A day after her car was damaged, Dunn spoke with The Times.

"I'm the No. 1 person who's been speaking out, and it [the graffiti wording] said, 'Shut up,' that's what led me to believe it was targeted toward me," Dunn said.

How would vandals have known her Honda?

"They could have easily seen me walking to my car," Dunn said.

Dunn said she believed it was one of her students or a friend of a student. She was converting to Judaism, something her students would know. One slur was anti-Semitic.

A week later, police said they had found two people who had seen Dunn vandalize her own car.

Dunn claimed at first that $1,700 in property, including a CD player and a briefcase, had been stolen, said sources who requested anonymity for fear of being disciplined.

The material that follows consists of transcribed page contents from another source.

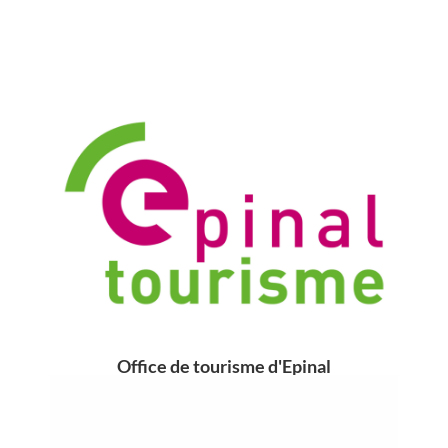
Office de tourisme d'Epinal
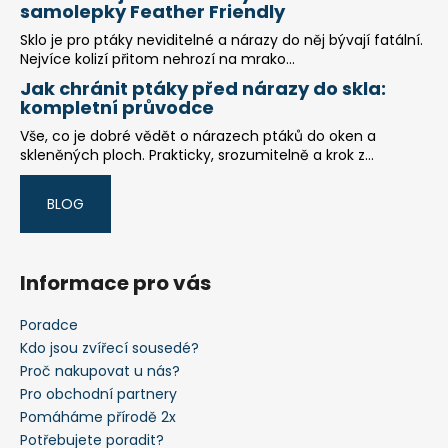
samolepky Feather Friendly
Sklo je pro ptáky neviditelné a nárazy do něj bývají fatální.
Nejvíce kolizí přitom nehrozí na mrako...
Jak chránit ptáky před nárazy do skla:
kompletní průvodce
Vše, co je dobré vědět o nárazech ptáků do oken a
skleněných ploch. Prakticky, srozumitelně a krok z...
BLOG
Informace pro vás
Poradce
Kdo jsou zvířecí sousedé?
Proč nakupovat u nás?
Pro obchodní partnery
Pomáháme přírodě 2x
Potřebujete poradit?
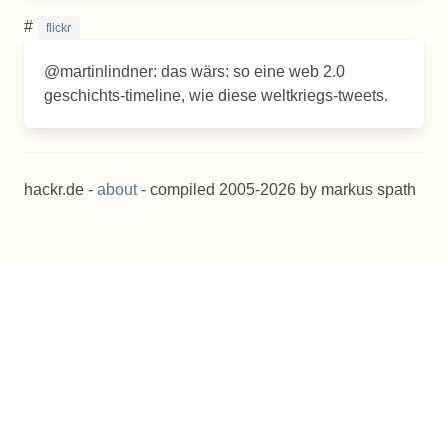
#
flickr
@martinlindner: das wärs: so eine web 2.0
geschichts-timeline, wie diese weltkriegs-tweets.
hackr.de -
about
- compiled 2005-2026 by markus spath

Dunn later told investigators the items had turned up.

When informed by a reporter that police believed she savaged her own car, Dunn denied the allegation.

"I'm concerned. I'm enraged," said Dunn, who blamed the campus administration for failing to deal with hate crimes. "They're making a huge hullabaloo over me, a white woman. What about the African Americans," being called racial epithets, she asked, "and the Jews dealing with swastikas?"

Pamela Gann, president of Claremont McKenna College, said no swastikas or racist name-calling incidents have been reported in recent years.

Jennifer Groscup, an assistant professor at John Jay College of Criminal Justice in New York, shared an office at the University of Nebraska with Dunn for three years. They quickly discovered a common bond — both hailed from New Jersey. They enjoyed meals, movies and music. Simon and Garfunkel were favorites.

"She always put herself out for people," Groscup said. When Groscup moved, for instance, Dunn hauled boxes. If Groscup was too busy to get lunch, Dunn brought food.

Groscup said she was "absolutely shocked" to learn of the hate crime. "She's such a nice person, I can't imagine her provoking that kind of anger in someone else."

When police said Dunn was a suspect, Groscup didn't believe it. "I can't imagine her ever doing something like that."

Police and court records show Dunn's other side.

On Sept. 24, 1999, she was arrested and charged with driving without a license and with fictitious license plates, said Officer Katherine Finnell, a Lincoln police spokeswoman. Dunn paid $75 in fines, said chief prosecutor John McQuinn.

On Dec. 31, 1999, Lincoln police arrested Dunn for shoplifting, Finnell said. On that day, she said, Dunn hid a $30 pink sweater in her purse while she was in the dressing room of a clothing store. A store employee called police, Finnell said.

The charges against Dunn were dismissed in exchange for her paying court costs, McQuinn said.

Less than a year later, on Sept. 29, 2000, a Dillard's department store employee saw Dunn putting a shoe box in a shopping bag, Finnell said. A police officer found Dunn's shopping bag contained a pair of red size 7 shoes and some Liz Claiborne jewelry: three bracelets, a necklace and a pair of earrings, Finnell said — about $141 worth of merchandise from Dillard's.

Dunn also was carrying $403 worth of steak knives, utility knives and a pair of black size 6 Enzo Angiolini shoes from a store next door, Finnell said.

In a written report, police described Dunn as "belligerent and uncooperative," refusing to give her name.

Dunn was charged with shoplifting, possession of stolen property and refusal to comply with police, court records show.

Arrest warrants had to be issued after Dunn failed to appear in court for both the shoplifting and license violations, Finnell said.